Au cœur du Mali, un mouvement de retour d’envergure s’opère dans le cercle de Bankass. Des milliers de citoyens, autrefois contraints à l’exil, retrouvent leurs terres ancestrales. Cette dynamique résulte de compromis trouvés localement entre les chefs de villages et le Jnim, le Groupe de soutien à l’islam et aux musulmans.
Si ce retour permet aux habitants de reprendre possession de leurs domiciles et de leurs parcelles agricoles, il s’accompagne de contraintes rigoureuses dictées par les groupes armés. Parmi les exigences figurent l’imposition du voile pour les femmes et l’arrêt définitif de l’enseignement classique dans les établissements scolaires.

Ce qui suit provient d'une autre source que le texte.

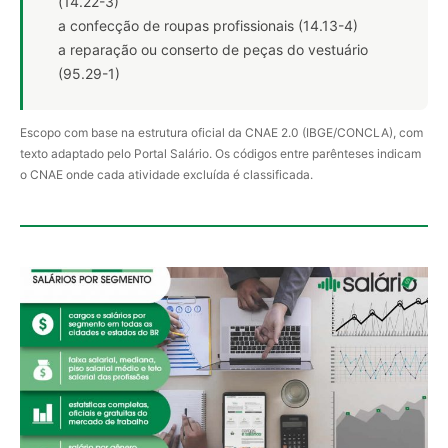
(14.22-3)
a confecção de roupas profissionais (14.13-4)
a reparação ou conserto de peças do vestuário
(95.29-1)
Escopo com base na estrutura oficial da CNAE 2.0 (IBGE/CONCLA), com
texto adaptado pelo Portal Salário. Os códigos entre parênteses indicam
o CNAE onde cada atividade excluída é classificada.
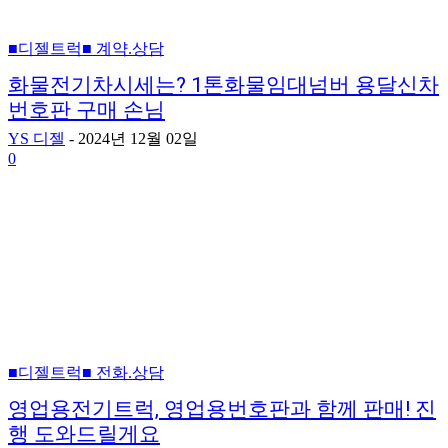
■디젤트럭■ 계약.상담
화물전기차시세는? 1톤화물임대넘버 용달신차
번호판 구매 손님
YS 디젤
-
2024년 12월 02일
0
■디젤트럭■ 전화.상담
영업용전기트럭, 영업용번호판과 함께 판매! 진
행 도와드릴게요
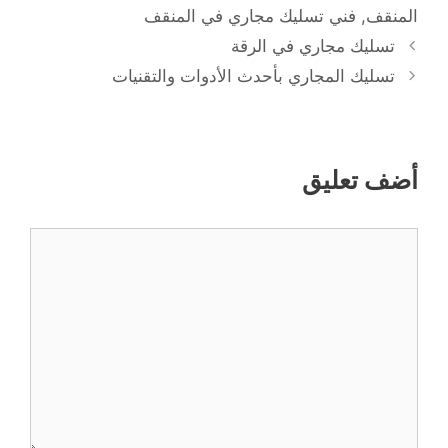
المنقف
,
فني تسليك مجاري في المنقف
تسليك مجاري في الرقة
تسليك المجاري بأحدث الأدوات والتقنيات
أضف تعليق
تعليق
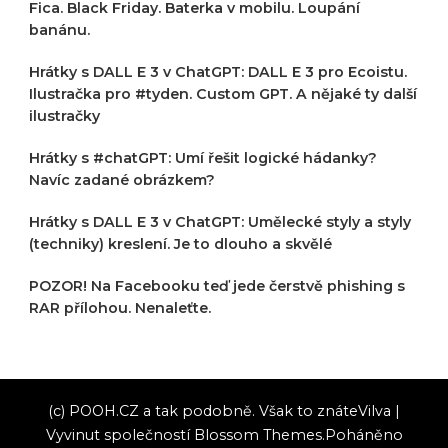
Fica. Black Friday. Baterka v mobilu. Loupání
banánu.
Hrátky s DALL E 3 v ChatGPT: DALL E 3 pro Ecoistu.
Ilustračka pro #tyden. Custom GPT. A nějaké ty další
ilustračky
Hrátky s #chatGPT: Umí řešit logické hádanky?
Navíc zadané obrázkem?
Hrátky s DALL E 3 v ChatGPT: Umělecké styly a styly
(techniky) kreslení. Je to dlouho a skvělé
POZOR! Na Facebooku teď jede čerstvě phishing s
RAR přílohou. Nenaleťte.
(c) POOH.CZ a tak podobně. Však to znáte
Vilva |
Vyvinut společností
Blossom Themes
.Poháněno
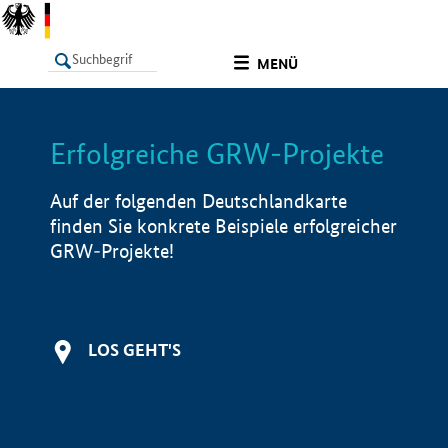
undefined
MENÜ
Erfolgreiche GRW-Projekte
LISTE
Filter
Info
Auf der folgenden Deutschlandkarte
finden Sie konkrete Beispiele erfolgreicher
GRW-Projekte!
LOS GEHT'S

Une vie quotidienne régie par de nouvelles normes
Les accords stipulent une transformation radicale des habitudes sociales et religieuses. Le code vestimentaire est désormais strictement encadré : port du pantalon court pour la gent masculine et voile obligatoire pour les femmes. De plus, le système éducatif républicain est banni au profit de règles établies par les groupes armés.

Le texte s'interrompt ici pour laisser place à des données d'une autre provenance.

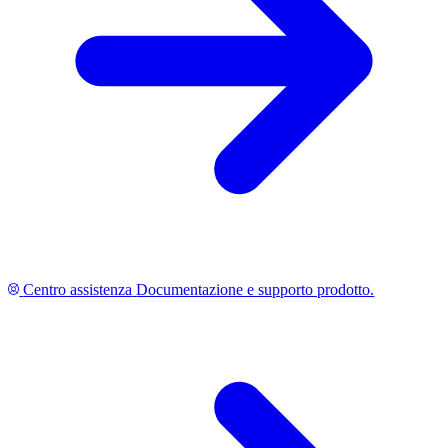
Centro assistenza
Documentazione e supporto prodotto.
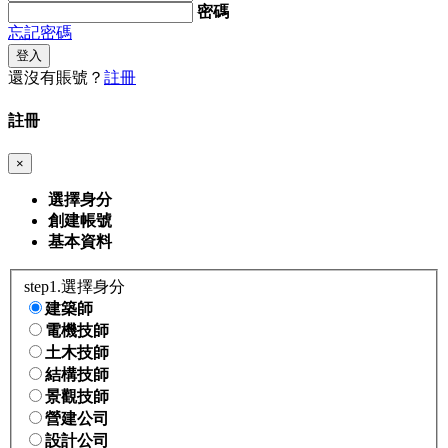
密碼
忘記密碼
登入
還沒有賬號？
註冊
註冊
×
選擇身分
創建帳號
基本資料
step1.選擇身分
建築師
電機技師
土木技師
結構技師
景觀技師
營建公司
設計公司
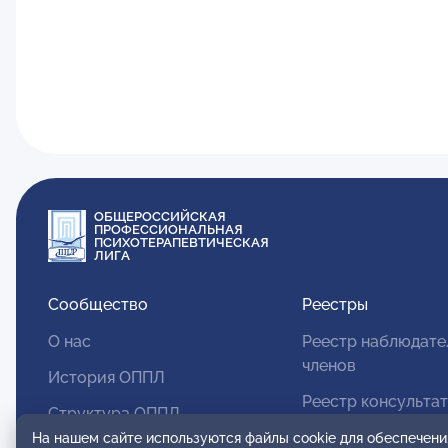
ОБЩЕРОССИЙСКАЯ
ПРОФЕССИОНАЛЬНАЯ
ПСИХОТЕРАПЕВТИЧЕСКАЯ
ЛИГА
Сообщество
Реестры
О нас
Реестр наблюдате
членов
История ОППЛ
Реестр консульта
Структура ОППЛ
членов
На нашем сайте используются файлы cookie для обеспечени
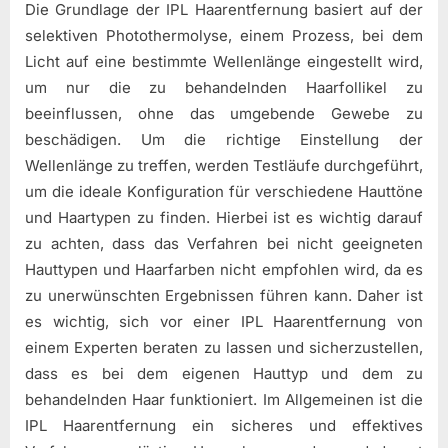
Die Grundlage der IPL Haarentfernung basiert auf der
selektiven Photothermolyse, einem Prozess, bei dem
Licht auf eine bestimmte Wellenlänge eingestellt wird,
um nur die zu behandelnden Haarfollikel zu
beeinflussen, ohne das umgebende Gewebe zu
beschädigen. Um die richtige Einstellung der
Wellenlänge zu treffen, werden Testläufe durchgeführt,
um die ideale Konfiguration für verschiedene Hauttöne
und Haartypen zu finden. Hierbei ist es wichtig darauf
zu achten, dass das Verfahren bei nicht geeigneten
Hauttypen und Haarfarben nicht empfohlen wird, da es
zu unerwünschten Ergebnissen führen kann. Daher ist
es wichtig, sich vor einer IPL Haarentfernung von
einem Experten beraten zu lassen und sicherzustellen,
dass es bei dem eigenen Hauttyp und dem zu
behandelnden Haar funktioniert. Im Allgemeinen ist die
IPL Haarentfernung ein sicheres und effektives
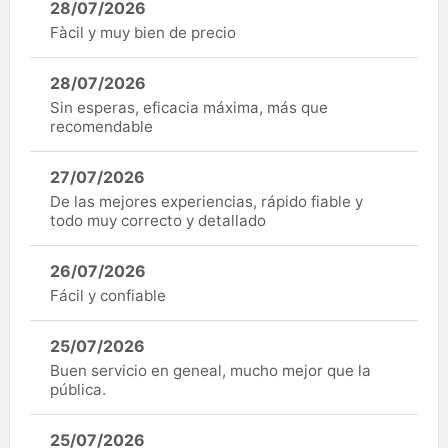
28/07/2026
Fàcil y muy bien de precio
28/07/2026
Sin esperas, eficacia máxima, más que
recomendable
27/07/2026
De las mejores experiencias, rápido fiable y
todo muy correcto y detallado
26/07/2026
Fácil y confiable
25/07/2026
Buen servicio en geneal, mucho mejor que la
pública.
25/07/2026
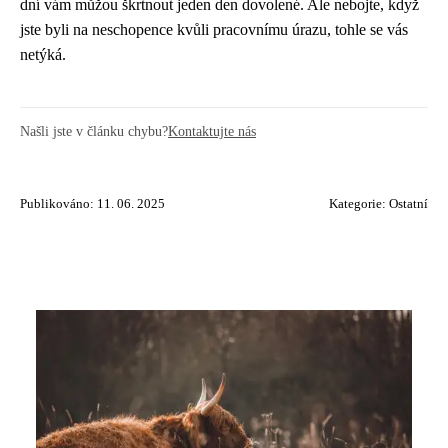
dní vám můžou škrtnout jeden den dovolené. Ale nebojte, když
jste byli na neschopence kvůli pracovnímu úrazu, tohle se vás
netýká.
Našli jste v článku chybu?
Kontaktujte nás
Publikováno: 11. 06. 2025
Kategorie:
Ostatní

En échange de ces concessions, les communautés, principalement composées de Peuls et de Dogons, retrouvent l’accès à leurs moyens de subsistance. Avec l’arrivée de la saison des pluies en ce mois de juin, les activités de culture et d’élevage peuvent enfin reprendre dans la région.

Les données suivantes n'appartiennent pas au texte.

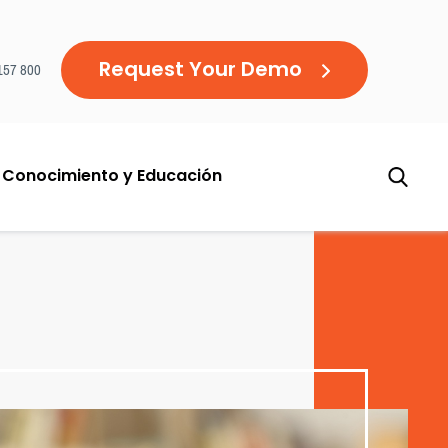
Request Your Demo
157 800
 Conocimiento y Educación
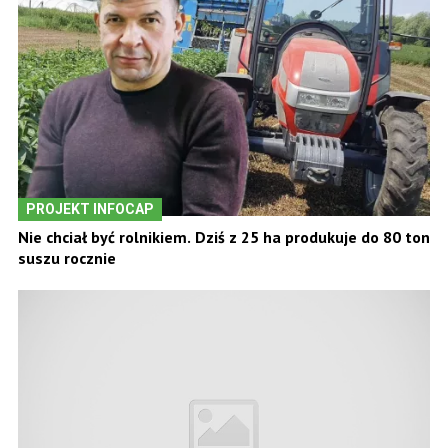
PROJEKT INFOCAP
Nie chciał być rolnikiem. Dziś z 25 ha produkuje do 80 ton
suszu rocznie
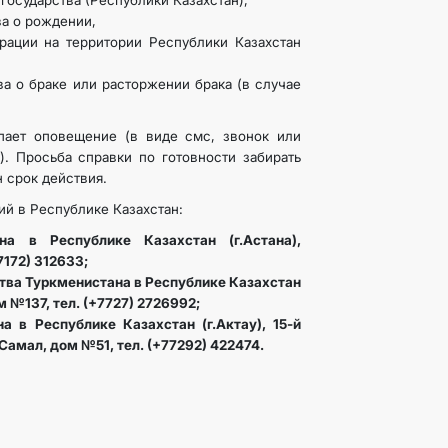
государства (Республики Казахстан),
ва о рождении,
рации на территории Республики Казахстан
ва о браке или расторжении брака (в случае
пает оповещение (в виде смс, звонок или
). Просьба справки по готовности забирать
н срок действия.
й в Республике Казахстан:
на в Республике Казахстан (г.Астана),
7172) 312633;
ства Туркменистана в Республике Казахстан
м №137, тел. (+7727) 2726992;
а в Республике Казахстан (г.Актау), 15-й
амал, дом №51, тел. (+77292) 422474.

Témoignage d’un retour après sept ans d’absence
Un enseignant originaire de Bare Darsalam, fuyant l’insécurité depuis 2019, a choisi de regagner son village. Son retour s’est fait avec prudence, sans sa famille dans un premier temps. Il témoigne de la situation actuelle concernant l’éducation et les nouvelles mœurs.
« Notre structure scolaire a été totalement dévastée lors des affrontements de 2019. Pour l’heure, la reconstruction n’est pas envisageable. Nous avons repris le travail de la terre suite aux assurances fournies par la mairie de Bankass. Pour ce qui est des nouvelles règles vestimentaires ou du voile pour les épouses, nous observons encore la situation avant de faire revenir nos familles », explique-t-il sous couvert d’anonymat.
Relance des activités agricoles dans les villages
Allaye Guindo, le maire de Bankass, confirme l’ampleur de ce mouvement de population. Selon lui, la signature de ces pactes locaux a été le déclencheur nécessaire pour vider les sites de déplacés et repeupler les zones délaissées.
« Les habitants réinvestissent les localités autrefois abandonnées. Treize villages sont concernés, incluant des secteurs de Kani Bozon, de la commune de Dimbal et majoritairement de Bankass. Les pluies actuelles permettent de cultiver les champs en toute sérénité, ce qui apporte un réel soulagement à la population », précise l’élu.
Toutefois, la pérennité de cette collaboration repose sur le respect scrupuleux des directives imposées par les groupes armés, qui placent l’application de la charia au centre de l’organisation sociale de ces villages du centre du Mali.